• _Task details_: Search the entries for the word "like" and return every line where it is found.

........

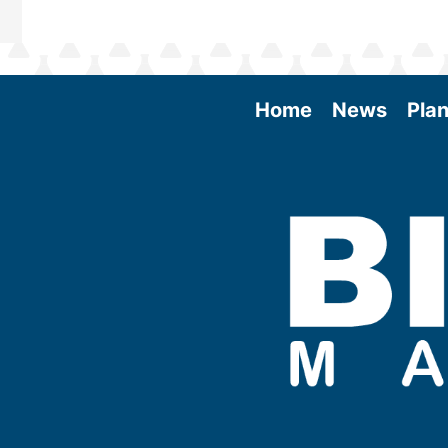
Home
News
Plan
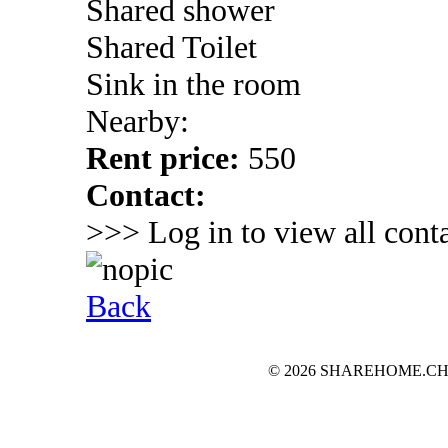
Shared shower
Shared Toilet
Sink in the room
Nearby:
Rent price:
550
Contact:
>>> Log in to view all conta
Back
© 2026 SHAREHOME.CH...the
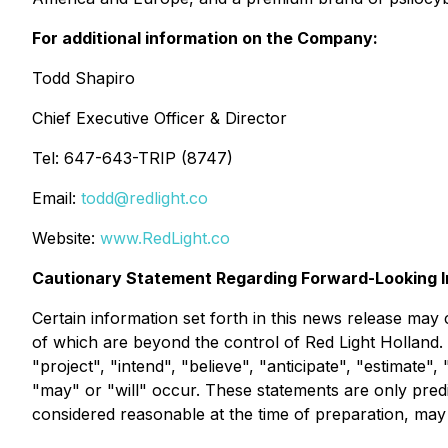
For additional information on the Company:
Todd Shapiro
Chief Executive Officer & Director
Tel: 647-643-TRIP (8747)
Email:
todd@redlight.co
Website:
www.RedLight.co
Cautionary Statement Regarding Forward-Looking I
Certain information set forth in this news release may
of which are beyond the control of Red Light Holland.
"project", "intend", "believe", "anticipate", "estimate"
"may" or "will" occur. These statements are only pred
considered reasonable at the time of preparation, may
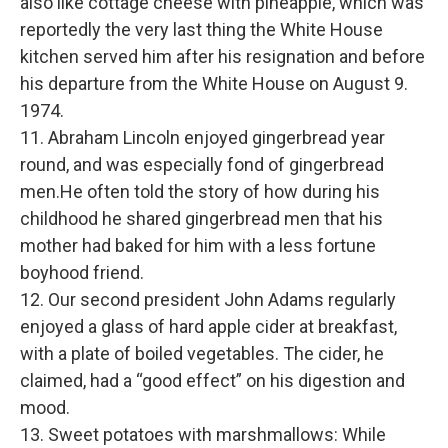
also like cottage cheese with pineapple, which was
reportedly the very last thing the White House
kitchen served him after his resignation and before
his departure from the White House on August 9.
1974.
11. Abraham Lincoln enjoyed gingerbread year
round, and was especially fond of gingerbread
men.He often told the story of how during his
childhood he shared gingerbread men that his
mother had baked for him with a less fortune
boyhood friend.
12. Our second president John Adams regularly
enjoyed a glass of hard apple cider at breakfast,
with a plate of boiled vegetables. The cider, he
claimed, had a “good effect” on his digestion and
mood.
13. Sweet potatoes with marshmallows: While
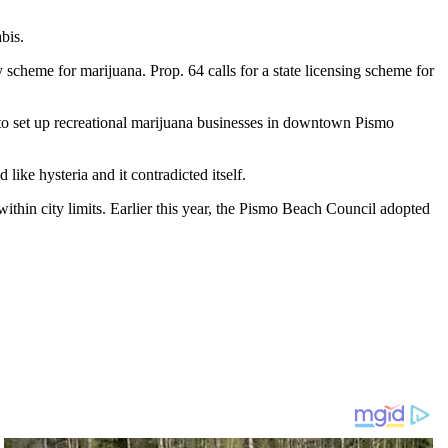
bis.
heme for marijuana. Prop. 64 calls for a state licensing scheme for
 to set up recreational marijuana businesses in downtown Pismo
like hysteria and it contradicted itself.
ithin city limits. Earlier this year, the Pismo Beach Council adopted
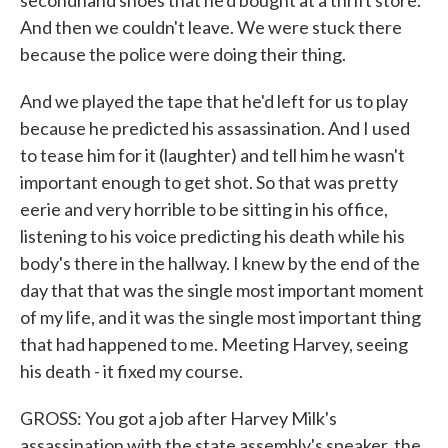
secondhand shoes that he'd bought at a thrift store.
And then we couldn't leave. We were stuck there
because the police were doing their thing.
And we played the tape that he'd left for us to play
because he predicted his assassination. And I used
to tease him for it (laughter) and tell him he wasn't
important enough to get shot. So that was pretty
eerie and very horrible to be sitting in his office,
listening to his voice predicting his death while his
body's there in the hallway. I knew by the end of the
day that that was the single most important moment
of my life, and it was the single most important thing
that had happened to me. Meeting Harvey, seeing
his death - it fixed my course.
GROSS: You got a job after Harvey Milk's
assassination with the state assembly's speaker, the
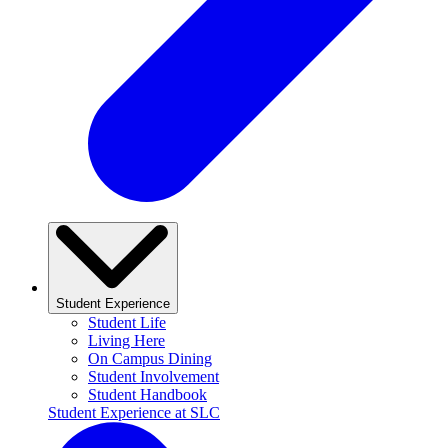
Student Experience
Student Life
Living Here
On Campus Dining
Student Involvement
Student Handbook
Student Experience at SLC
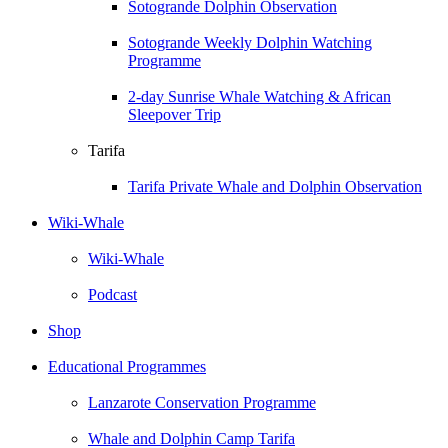
Sotogrande Dolphin Observation
Sotogrande Weekly Dolphin Watching
Programme
2-day Sunrise Whale Watching & African
Sleepover Trip
Tarifa
Tarifa Private Whale and Dolphin Observation
Wiki-Whale
Wiki-Whale
Podcast
Shop
Educational Programmes
Lanzarote Conservation Programme
Whale and Dolphin Camp Tarifa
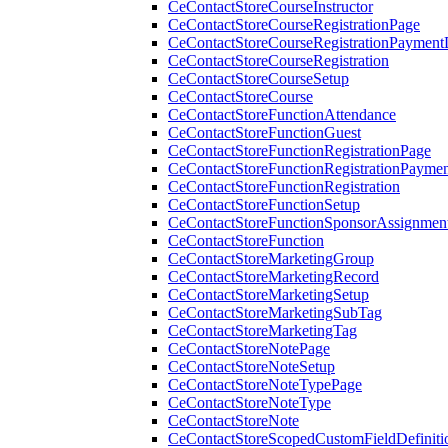
CeContactStoreCourseInstructor
CeContactStoreCourseRegistrationPage
CeContactStoreCourseRegistrationPaymentD
CeContactStoreCourseRegistration
CeContactStoreCourseSetup
CeContactStoreCourse
CeContactStoreFunctionAttendance
CeContactStoreFunctionGuest
CeContactStoreFunctionRegistrationPage
CeContactStoreFunctionRegistrationPaymen
CeContactStoreFunctionRegistration
CeContactStoreFunctionSetup
CeContactStoreFunctionSponsorAssignmen
CeContactStoreFunction
CeContactStoreMarketingGroup
CeContactStoreMarketingRecord
CeContactStoreMarketingSetup
CeContactStoreMarketingSubTag
CeContactStoreMarketingTag
CeContactStoreNotePage
CeContactStoreNoteSetup
CeContactStoreNoteTypePage
CeContactStoreNoteType
CeContactStoreNote
CeContactStoreScopedCustomFieldDefiniti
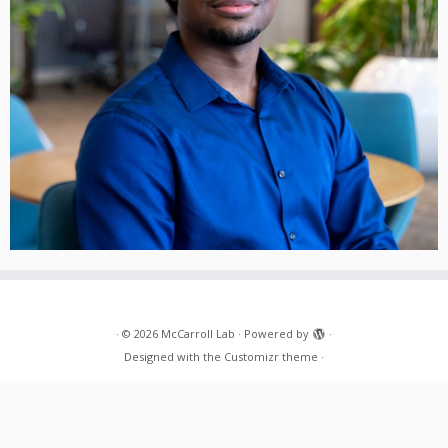
·
© 2026
McCarroll Lab
·
Powered by
·
Designed with the
Customizr theme
·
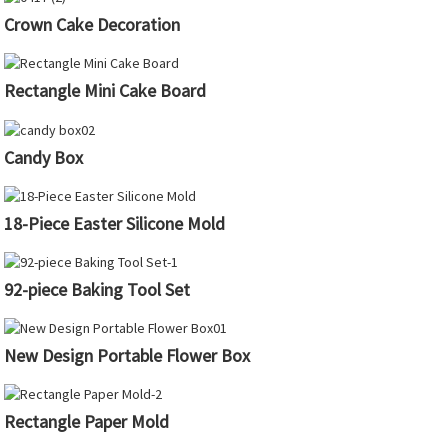
Crown Cake Decoration
Rectangle Mini Cake Board
Candy Box
18-Piece Easter Silicone Mold
92-piece Baking Tool Set
New Design Portable Flower Box
Rectangle Paper Mold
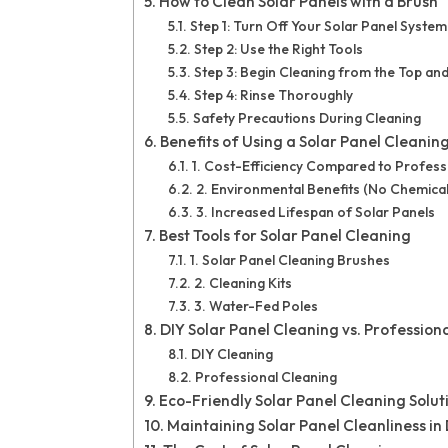
How to Clean Solar Panels with a Brush
Step 1: Turn Off Your Solar Panel System
Step 2: Use the Right Tools
Step 3: Begin Cleaning from the Top 
Step 4: Rinse Thoroughly
Safety Precautions During Cleaning
Benefits of Using a Solar Panel Cleanin
1. Cost-Efficiency Compared to Profess
2. Environmental Benefits (No Chemical
3. Increased Lifespan of Solar Panels
Best Tools for Solar Panel Cleaning
1. Solar Panel Cleaning Brushes
2. Cleaning Kits
3. Water-Fed Poles
DIY Solar Panel Cleaning vs. Profession
DIY Cleaning
Professional Cleaning
Eco-Friendly Solar Panel Cleaning Solut
Maintaining Solar Panel Cleanliness in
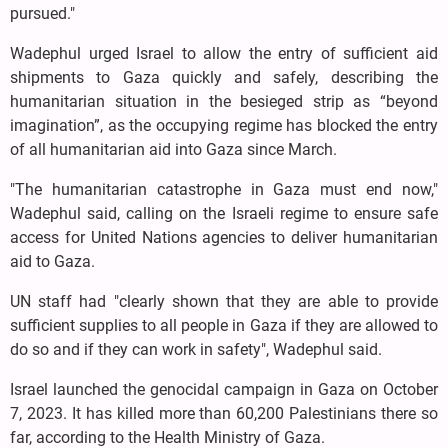
pursued."
Wadephul urged Israel to allow the entry of sufficient aid
shipments to Gaza quickly and safely, describing the
humanitarian situation in the besieged strip as “beyond
imagination”, as the occupying regime has blocked the entry
of all humanitarian aid into Gaza since March.
"The humanitarian catastrophe in Gaza must end now,"
Wadephul said, calling on the Israeli regime to ensure safe
access for United Nations agencies to deliver humanitarian
aid to Gaza.
UN staff had "clearly shown that they are able to provide
sufficient supplies to all people in Gaza if they are allowed to
do so and if they can work in safety", Wadephul said.
Israel launched the genocidal campaign in Gaza on October
7, 2023. It has killed more than 60,200 Palestinians there so
far, according to the Health Ministry of Gaza.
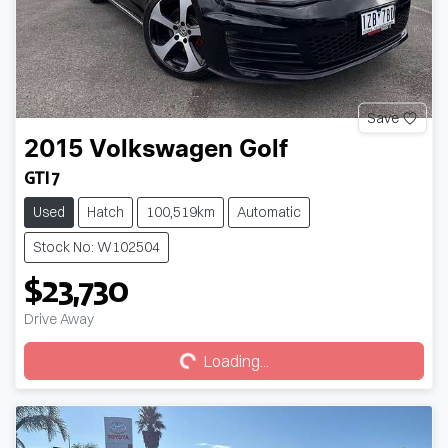
Save
2015
Volkswagen
Golf
GTI 7
Used
Hatch
100,519km
Automatic
Stock No: W102504
$23,730
Loading...
Drive Away
Loading...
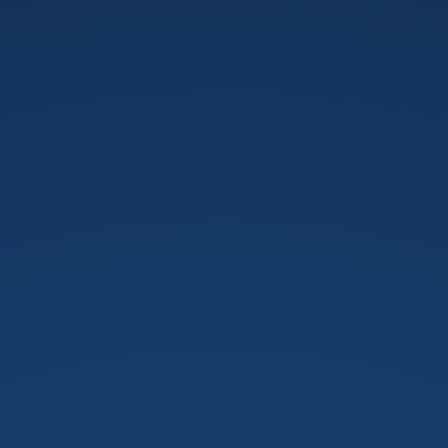
用
8w
來
認
識
圖
論.
建
中
校
隊
培
訓.
by
劉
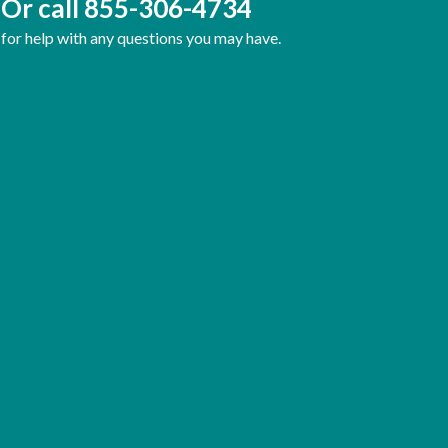
Or call
855-306-4734
for help with any questions you may have.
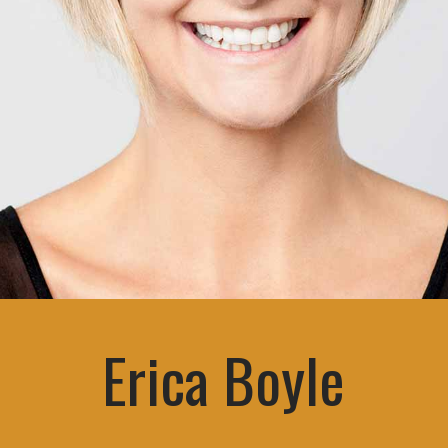
Erica Boyle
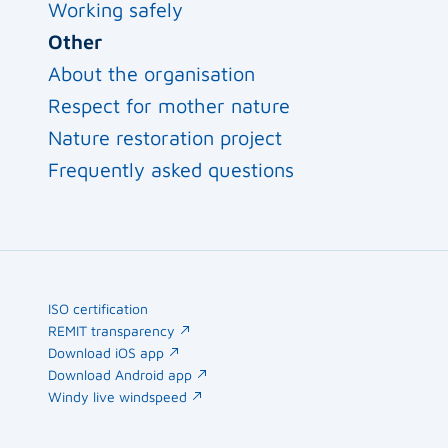
Working safely
Other
About the organisation
Respect for mother nature
Nature restoration project
Frequently asked questions
ISO certification
REMIT transparency
Download iOS app
Download Android app
Windy live windspeed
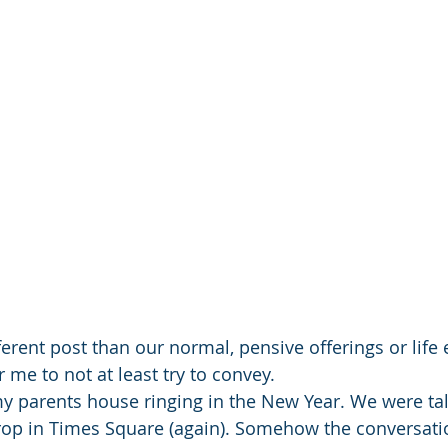
fferent post than our normal, pensive offerings or life 
 me to not at least try to convey.
y parents house ringing in the New Year. We were ta
rop in Times Square (again). Somehow the conversati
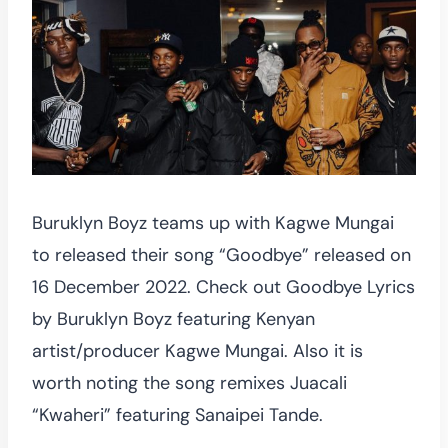
Buruklyn Boyz teams up with Kagwe Mungai
to released their song “Goodbye” released on
16 December 2022. Check out Goodbye Lyrics
by Buruklyn Boyz featuring Kenyan
artist/producer Kagwe Mungai. Also it is
worth noting the song remixes Juacali
“Kwaheri” featuring Sanaipei Tande.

........

• _Response_:
also like cottage cheese with pineapple, which was
like hysteria and it contradicted itself.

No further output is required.